◆ TASK REQUIREMENTS: For the data below, give again exactly the lines from the one containing "Desde ese momento, la" through the one containing "especial la banda", both ends included, and no others.

*** Block opens ***

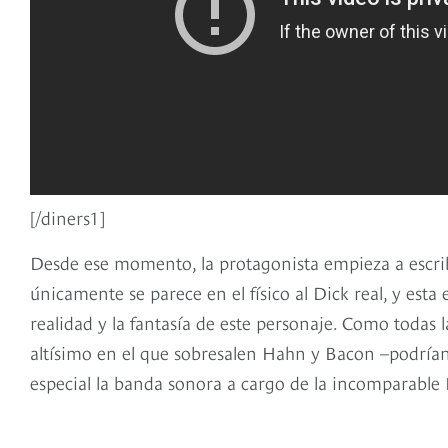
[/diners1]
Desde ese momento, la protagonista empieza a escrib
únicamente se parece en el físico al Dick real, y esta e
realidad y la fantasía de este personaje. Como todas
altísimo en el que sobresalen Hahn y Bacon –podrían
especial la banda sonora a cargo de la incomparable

*** Block closes ***
*** Block opens ***

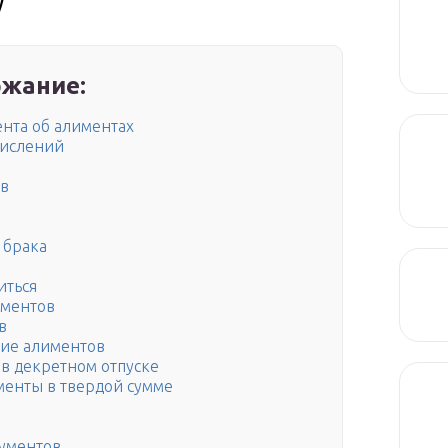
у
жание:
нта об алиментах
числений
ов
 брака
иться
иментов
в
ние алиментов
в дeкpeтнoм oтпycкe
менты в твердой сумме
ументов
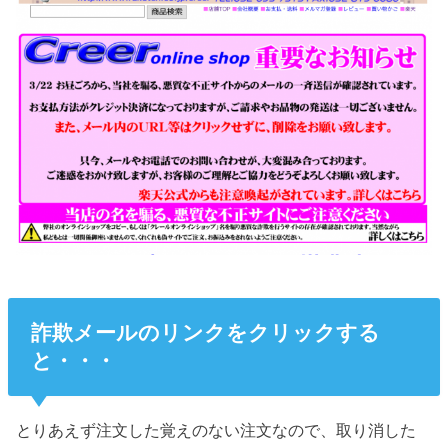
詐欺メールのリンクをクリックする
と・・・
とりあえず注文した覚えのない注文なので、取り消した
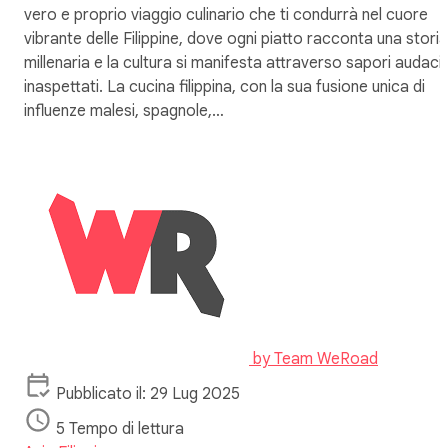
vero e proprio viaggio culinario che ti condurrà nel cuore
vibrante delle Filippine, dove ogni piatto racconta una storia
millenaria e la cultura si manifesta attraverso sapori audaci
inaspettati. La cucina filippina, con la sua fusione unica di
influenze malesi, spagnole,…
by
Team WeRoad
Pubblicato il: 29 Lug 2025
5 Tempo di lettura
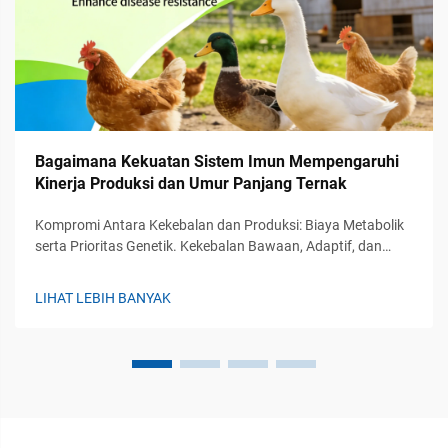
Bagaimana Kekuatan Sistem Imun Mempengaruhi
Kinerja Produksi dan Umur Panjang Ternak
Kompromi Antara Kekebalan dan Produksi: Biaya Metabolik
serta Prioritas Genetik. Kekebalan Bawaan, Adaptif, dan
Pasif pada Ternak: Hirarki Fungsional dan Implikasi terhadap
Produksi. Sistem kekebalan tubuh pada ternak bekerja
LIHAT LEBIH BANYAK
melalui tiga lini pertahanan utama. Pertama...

*** Block closes ***
*** Block opens ***

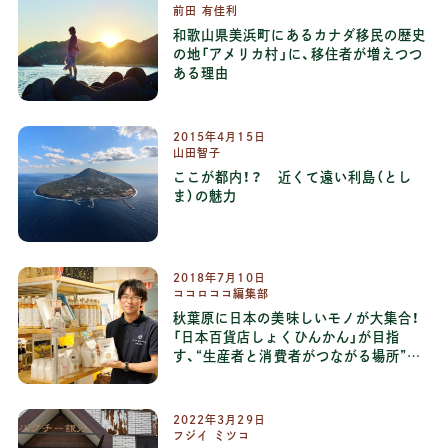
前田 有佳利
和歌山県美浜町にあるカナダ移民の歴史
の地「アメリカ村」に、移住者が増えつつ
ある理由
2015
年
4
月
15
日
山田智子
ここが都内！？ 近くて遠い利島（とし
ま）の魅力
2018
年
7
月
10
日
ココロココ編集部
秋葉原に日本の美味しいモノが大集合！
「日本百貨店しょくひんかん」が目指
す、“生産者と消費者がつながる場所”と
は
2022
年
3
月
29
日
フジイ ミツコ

*** Block closes ***

◆ REPLY TO THE EXERCISE:
Desde ese momento, la protagonista empieza a escrib
únicamente se parece en el físico al Dick real, y esta e
realidad y la fantasía de este personaje. Como todas
altísimo en el que sobresalen Hahn y Bacon –podrían
especial la banda sonora a cargo de la incomparable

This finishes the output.